Women praying during a Selichot service at the Western Wall in Jerusalem.
Women praying during a Selichot service at the Western Wall in Jerusalem. Photo by Michal Fattal
Text size

Prime Minister Benjamin Netanyahu has instructed the Jewish Agency to find a solution for non-Orthodox Jewish female groups wishing to pray at one of Judaism's holiest sites.

An official said Tuesday Prime Minister Benjamin Netanyahu asked Natan Sharansky, chairman of the Jewish Agency, to look into the matter. The official spoke anonymously according to government regulations.

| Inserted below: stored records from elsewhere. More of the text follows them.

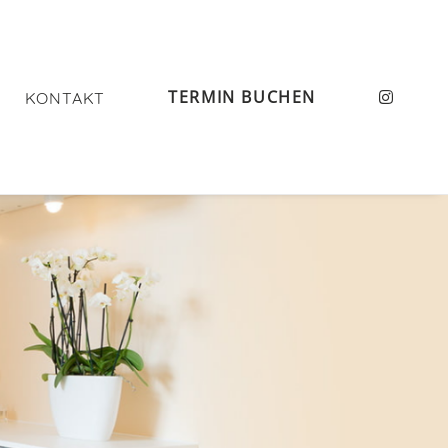
TERMIN BUCHEN
KONTAKT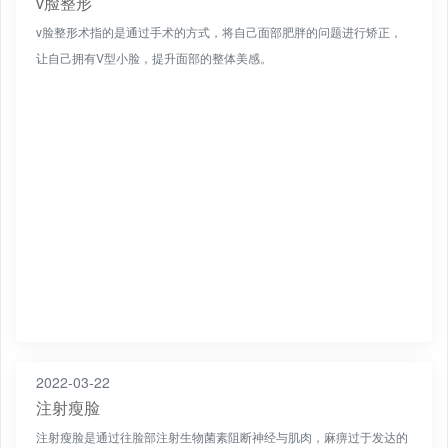
v脸整形
v脸整形术指的是通过手术的方式，将自己面部肥胖的问题进行矫正，
让自己拥有V型小脸，提升面部的整体美感。
2022-03-22
注射瘦脸
注射瘦脸是通过往脸部注射生物菌素阻断神经与肌肉，麻痹过于发达的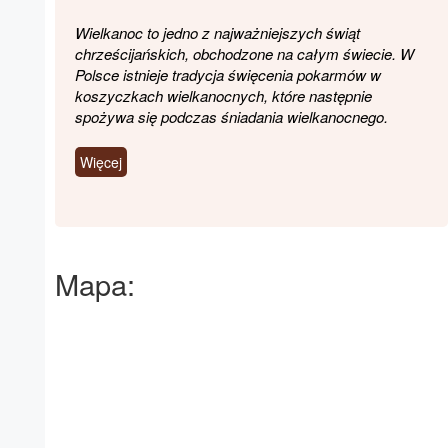
Wielkanoc to jedno z najważniejszych świąt
chrześcijańskich, obchodzone na całym świecie. W
Polsce istnieje tradycja święcenia pokarmów w
koszyczkach wielkanocnych, które następnie
spożywa się podczas śniadania wielkanocnego.
Więcej
Mapa: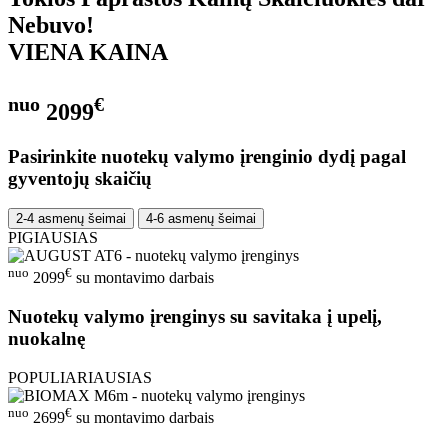
Nebuvo!
VIENA KAINA
nuo
€
2099
Pasirinkite nuotekų valymo įrenginio dydį pagal
gyventojų skaičių
2-4 asmenų šeimai
4-6 asmenų šeimai
PIGIAUSIAS
nuo
€
2099
su montavimo darbais
Nuotekų valymo įrenginys su savitaka į upelį,
nuokalnę
POPULIARIAUSIAS
nuo
€
2699
su montavimo darbais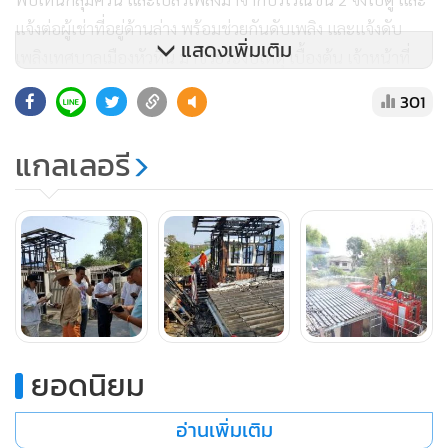
แจ้งต่อผู้เช่าที่อยู่ด้านล่าง พร้อมช่วยกันดับเพลิง และแจ้งดับ
แสดงเพิ่มเติม
เพลิงเทศบาลเมืองหัวหิน มาช่วยระงับเหตุ เบื้องต้น เจ้าหน้าที่
ตำรวจจะทำการประสานเจ้าหน้าที่พิสูจน์หลักฐานตำรวจภูธร
301
จังหวัดประจวบคีรีขันธ์ มาตรวจพิสูจน์หาสาเหตุการเกิดเหตุต่อ
ไป
แกลเลอรี
ยอดนิยม
อ่านเพิ่มเติม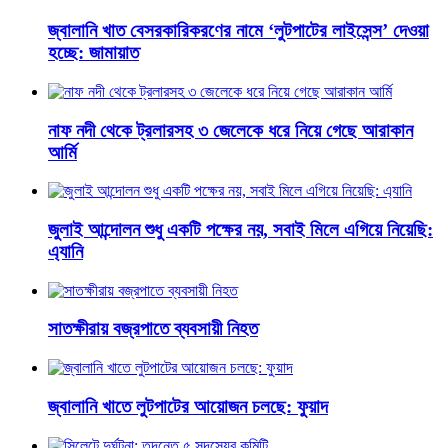
জ্বালানি খাত বেসরকারিকরণের নামে ‘লুটপাটের লাইসেন্স’ দেওয়া
হচ্ছে: জামায়াত
নাফ নদী থেকে ট্রলারসহ ৩ জেলেকে ধরে নিয়ে গেছে আরাকান
আর্মি
জুলাই আন্দোলন শুধু একটি পক্ষের নয়, সবাই মিলে এগিয়ে নিয়েছি:
এ্যানি
সাতক্ষীরায় বজ্রপাতে ব্যবসায়ী নিহত
জ্বালানি খাতে লুটপাটের আয়োজন চলছে: ফুয়াদ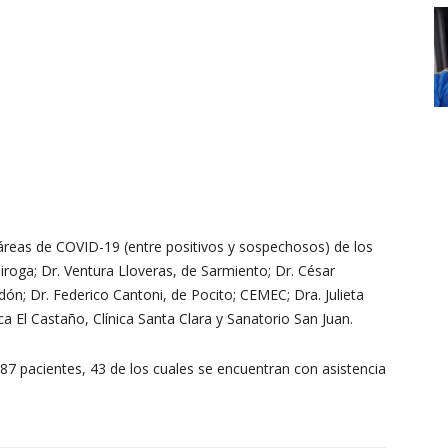
áreas de COVID-19 (entre positivos y sospechosos) de los
iroga; Dr. Ventura Lloveras, de Sarmiento; Dr. César
dón; Dr. Federico Cantoni, de Pocito; CEMEC; Dra. Julieta
ica El Castaño, Clínica Santa Clara y Sanatorio San Juan.
87 pacientes, 43 de los cuales se encuentran con asistencia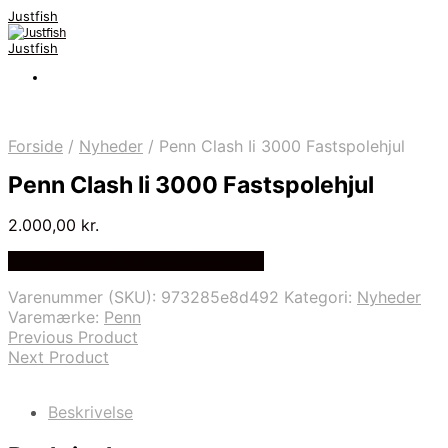
Justfish
Justfish
Forside
/
Nyheder
/
Penn Clash Ii 3000 Fastspolehjul
Penn Clash Ii 3000 Fastspolehjul
2.000,00
kr.
Bedste pris hos Fiskpaakrogen.dk
Varenummer (SKU):
973285e8d492
Kategori:
Nyheder
Varemærke:
Penn
Previous Product
Next Product
Beskrivelse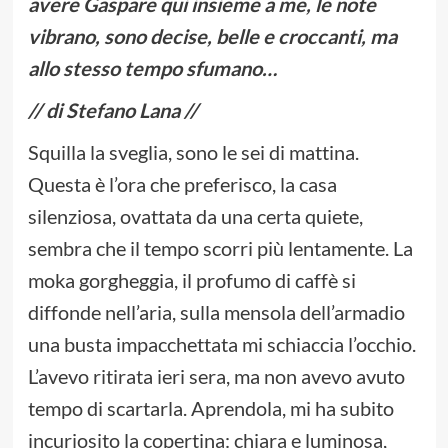
avere Gaspare qui insieme a me, le note
vibrano, sono decise, belle e croccanti, ma
allo stesso tempo sfumano…
// di Stefano Lana //
Squilla la sveglia, sono le sei di mattina.
Questa è l’ora che preferisco, la casa
silenziosa, ovattata da una certa quiete,
sembra che il tempo scorri più lentamente. La
moka gorgheggia, il profumo di caffè si
diffonde nell’aria, sulla mensola dell’armadio
una busta impacchettata mi schiaccia l’occhio.
L’avevo ritirata ieri sera, ma non avevo avuto
tempo di scartarla. Aprendola, mi ha subito
incuriosito la copertina: chiara e luminosa,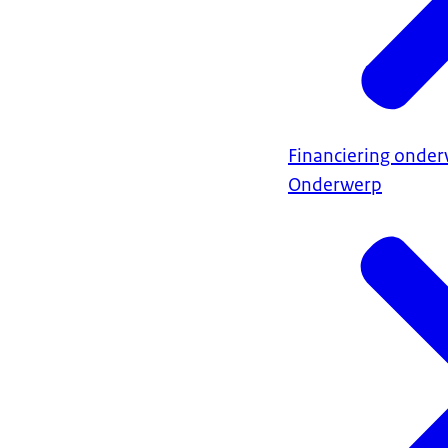
Financiering onder
Onderwerp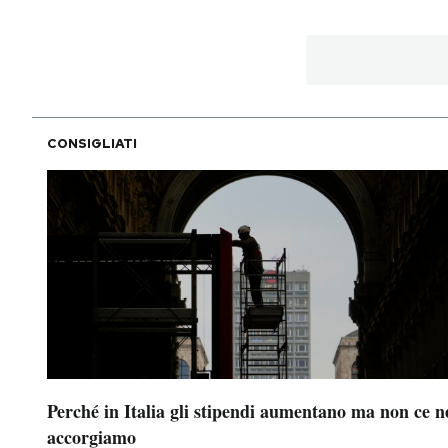
PODCAST
NEWSLETTER
CONSIGLIATI
I MIEI PREFERITI
SHOP
CALENDARIO
AREA PERSONALE
Perché in Italia gli stipendi aumentano ma non ce n
Area Personale
accorgiamo
Newsletter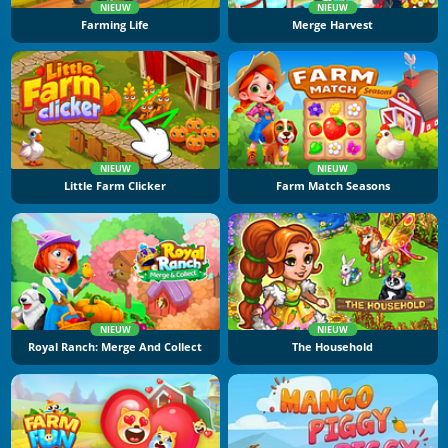
NIEUW
NIEUW
Farming Life
Merge Harvest
NIEUW
NIEUW
Little Farm Clicker
Farm Match Seasons
NIEUW
NIEUW
Royal Ranch: Merge And Collect
The Household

Last week Israeli police detained women from a liberal Jewish group who approached the Western Wall in Jerusalem carrying prayer shawls. Orthodox Jews insist those are for men only. The women seek to worship at the site without such restrictions.

Jewish Agency spokesman Benjamin Rutland said Netanyahu told Sharansky that the Western Wall "must remain a source of Jewish unity rather than division."

The women arrested on Friday arrived with Women of the Wall, a group of Jewish women who fight for the right to wear tallitot (shawls ), pray and read from the Torah out loud at the Western Wall.

"How ironic that, as Jews around the world celebrate the victory of spirit over forced assimilation, Jews who want to pray have their rights denied by an ultra-Orthodox hegemony," the Progressive Judaism organization - an international umbrella of the Reform, Liberal, Progressive and Reconstructionist Jewish movements - said in a statement. "We call upon the state to heed its own Supreme Court and find a resolution. Until that happens, Israel still fails to live up to the ideals upon which it was founded, as a haven for Jews everywhere."

The first woman detained on Friday included Women of the Wall board member Rachel Cohen Yeshurun, who refused to remove her prayer shawl as she entered the Western Wall Plaza. According to other members, she was detained and interrogated even before she approached the holy site, accused of disturbing the public order and of obstructing a police procedure.

The other three women - Rabbi Elyse Frishman of Barnert Temple in Franklin Lakes, New Jersey, and two 18-year-old women from the U.K. who are participating in an RSY-Netzer gap-year program - were held and interrogated. According to a statement by Women of the Wall, all four refused to sign an admission of disturbing the public peace and were released after three hours.